Data for processing =>
= Beginning of Section =

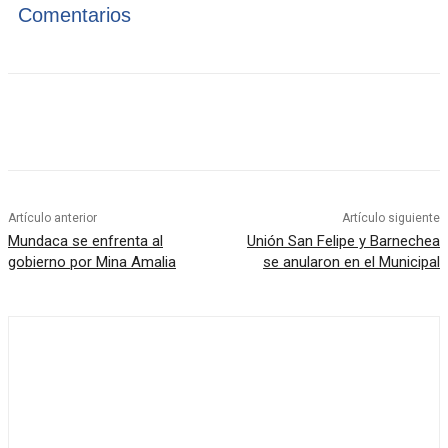
Comentarios
Artículo anterior
Artículo siguiente
Mundaca se enfrenta al
Unión San Felipe y Barnechea
gobierno por Mina Amalia
se anularon en el Municipal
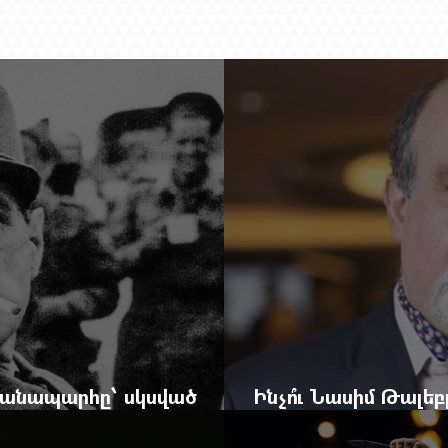
 ճանապարհը՝ սկսված
Ինչո՞ւ Նասիմ Թալե
և մեկ սխալ գրված տառից
հրավերքը և պաշտպ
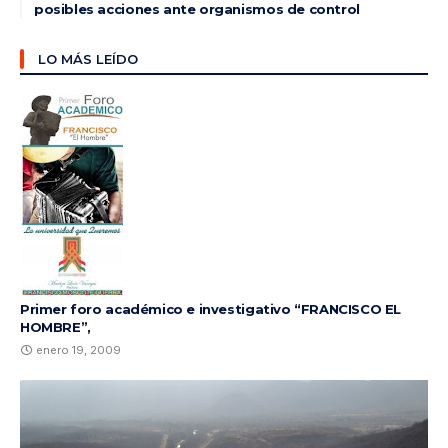
posibles acciones ante organismos de control
LO MÁS LEÍDO
Primer foro académico e investigativo “FRANCISCO EL
HOMBRE”,
enero 19, 2009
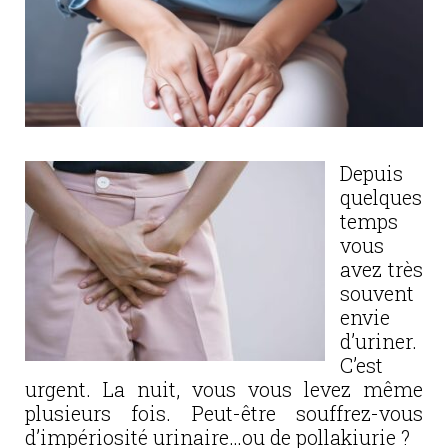
Depuis
quelques
temps
vous
avez très
souvent
envie
d’uriner.
C’est
urgent. La nuit, vous vous levez même
plusieurs fois. Peut-être souffrez-vous
d’impériosité urinaire…ou de pollakiurie ?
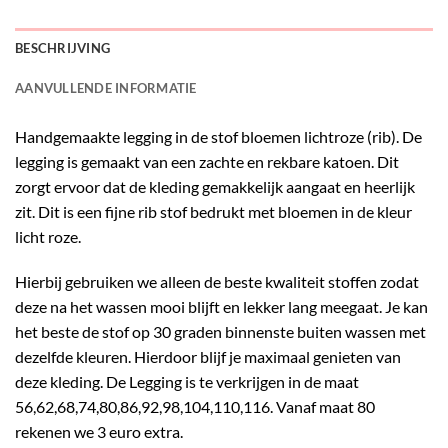
BESCHRIJVING
AANVULLENDE INFORMATIE
Handgemaakte legging in de stof bloemen lichtroze (rib). De
legging is gemaakt van een zachte en rekbare katoen. Dit
zorgt ervoor dat de kleding gemakkelijk aangaat en heerlijk
zit. Dit is een fijne rib stof bedrukt met bloemen in de kleur
licht roze.
Hierbij gebruiken we alleen de beste kwaliteit stoffen zodat
deze na het wassen mooi blijft en lekker lang meegaat. Je kan
het beste de stof op 30 graden binnenste buiten wassen met
dezelfde kleuren. Hierdoor blijf je maximaal genieten van
deze kleding. De Legging is te verkrijgen in de maat
56,62,68,74,80,86,92,98,104,110,116. Vanaf maat 80
rekenen we 3 euro extra.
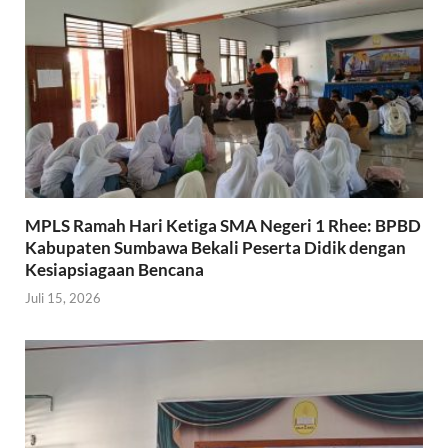
MPLS Ramah Hari Ketiga SMA Negeri 1 Rhee: BPBD
Kabupaten Sumbawa Bekali Peserta Didik dengan
Kesiapsiagaan Bencana
Juli 15, 2026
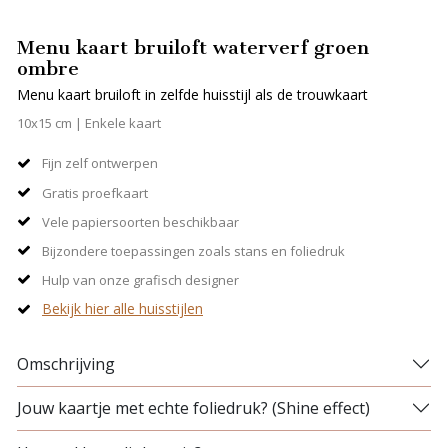
Menu kaart bruiloft waterverf groen
ombre
Menu kaart bruiloft in zelfde huisstijl als de trouwkaart
10x15 cm | Enkele kaart
Fijn zelf ontwerpen
Gratis proefkaart
Vele papiersoorten beschikbaar
Bijzondere toepassingen zoals stans en foliedruk
Hulp van onze grafisch designer
Bekijk hier alle huisstijlen
Omschrijving
Jouw kaartje met echte foliedruk? (Shine effect)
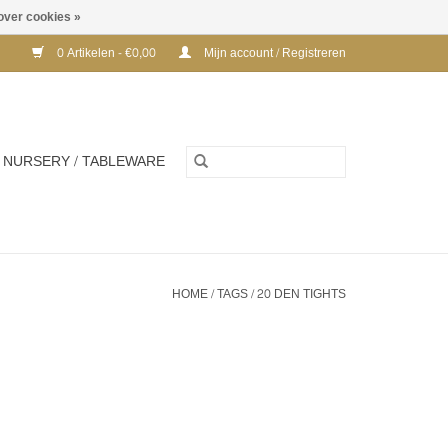
over cookies »
0 Artikelen - €0,00
Mijn account / Registreren
NURSERY / TABLEWARE
HOME
/
TAGS
/
20 DEN TIGHTS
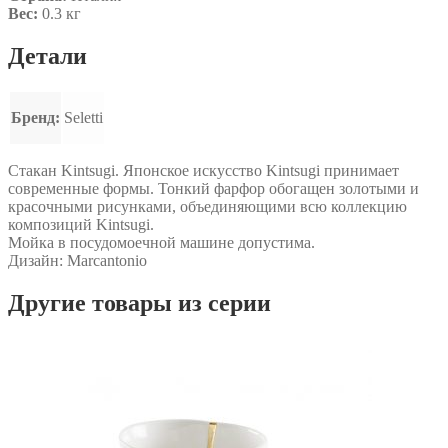
Вес:
0.3 кг
Детали
Бренд:
Seletti
Стакан Kintsugi. Японское искусство Kintsugi принимает
современные формы. Тонкий фарфор обогащен золотыми и
красочными рисунками, объединяющими всю коллекцию
композиций Kintsugi.
Мойка в посудомоечной машине допустима.
Дизайн: Marcantonio
Другие товары из серии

= End of Section =

Work to complete => Between and including the line with "Juli 15, 2026" and the line with "Bekijk hier alle huisstijlen", repeat every line exactly as it appears above, with pictures left out.

Response below =>
Juli 15, 2026
Menu kaart bruiloft waterverf groen
ombre
Menu kaart bruiloft in zelfde huisstijl als de trouwkaart
10x15 cm | Enkele kaart
Fijn zelf ontwerpen
Gratis proefkaart
Vele papiersoorten beschikbaar
Bijzondere toepassingen zoals stans en foliedruk
Hulp van onze grafisch designer
Bekijk hier alle huisstijlen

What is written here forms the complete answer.